Improving diversity efforts within the company as well as in its target markets will increase business performance and revenue because employees will be more familiar with the demographic they are serving — targeted development options can help to facilitate this customized client engagement. “You have to have people who know your target market,” he said. “You have to have parity between your workforce and the markets that you want penetration in.”
But one of the underlying discoveries of the study is the importance of communication, Davis said. Executives should regularly interact with the customer-facing functions of a business, so they know the consumer preferences of their target market. From there, companies can make talent and business decisions that better reflect customer needs. More communication between employees who manage day-to-day operations and senior executives also will develop cooperation within the company and customer satisfaction without, he said.
The definition of diversity changes in different cultures, so global companies also must adapt their approach to leadership development depending on the workforce they are collaborating with. It is imperative for executives to communicate with these branches — instead of implementing one policy for the whole company — Davis said, because different workforces respond to policies uniquely.

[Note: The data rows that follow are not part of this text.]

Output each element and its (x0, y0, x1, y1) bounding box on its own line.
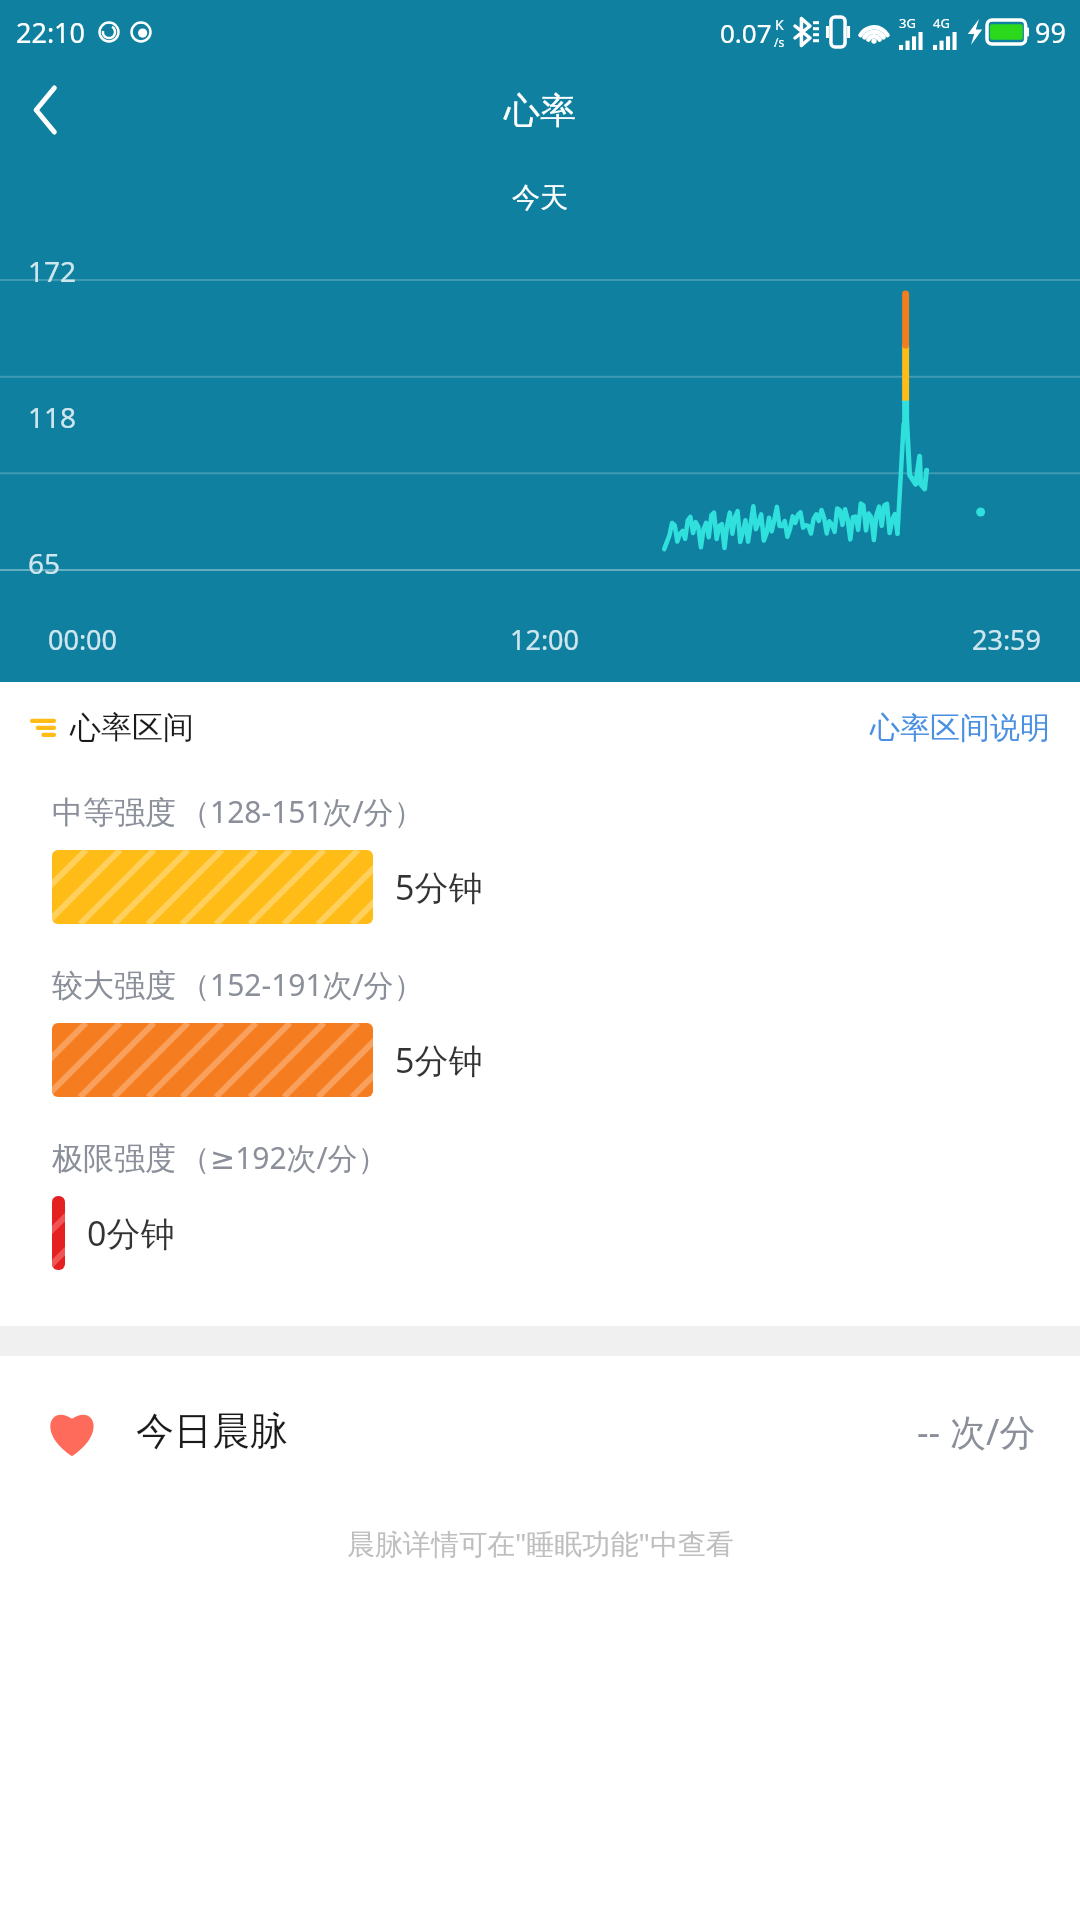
staticText: 118 (28, 398, 77, 436)
staticText: 心率区间说明 (870, 709, 1050, 747)
staticText: 12:00 (510, 621, 580, 658)
staticText: 5分钟 (395, 1037, 483, 1083)
button[interactable]: 心率区间说明 (870, 709, 1050, 747)
staticText: 中等强度 (52, 793, 176, 832)
staticText: 172 (28, 252, 77, 290)
staticText: 4G (933, 14, 950, 32)
staticText: （152-191次/分） (180, 964, 424, 1005)
staticText: 次/分 (950, 1407, 1036, 1456)
staticText: 3G (899, 14, 916, 32)
button[interactable]: Back (0, 64, 92, 156)
staticText: 今日晨脉 (136, 1407, 288, 1455)
staticText: 0.07 (720, 15, 772, 50)
staticText: 65 (28, 544, 61, 582)
staticText: K (775, 15, 784, 34)
staticText: 23:59 (972, 621, 1042, 658)
staticText: -- (917, 1407, 950, 1456)
staticText: 心率区间 (70, 708, 194, 747)
staticText: 今天 (512, 180, 568, 215)
button[interactable]: 心率区间 (30, 708, 194, 747)
staticText: （≥192次/分） (180, 1137, 388, 1178)
staticText: 22:10 (16, 14, 86, 51)
staticText: 0分钟 (87, 1210, 175, 1256)
staticText: 极限强度 (52, 1139, 176, 1178)
staticText: 较大强度 (52, 966, 176, 1005)
staticText: 00:00 (48, 621, 118, 658)
staticText: 99 (1035, 14, 1066, 51)
staticText: （128-151次/分） (180, 791, 424, 832)
button[interactable]: 今日晨脉 (0, 1356, 1080, 1506)
staticText: 5分钟 (395, 864, 483, 910)
staticText: 心率 (504, 88, 576, 133)
staticText: 晨脉详情可在"睡眠功能"中查看 (347, 1524, 734, 1562)
staticText: /s (774, 34, 785, 50)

To motivate business leaders to sustain diversity-centric training, executives should think of diversity goals in terms of business goals, such as market penetration or talent benchmarks to achieve. “Leaders respond well to that,” he said. “They will reach out to diversity programs to help them to achieve this business goal.”
High-performance organizations — classified in the study using a market index — are 2.5 times “more effective at leveraging diversity for business outcomes” and more likely to engage in behaviors that implement the study’s four key findings.
“It’s just something you have to do,” Davis said. “Most companies have learned to accept that, and it’s really only the laggards that don’t already follow that.”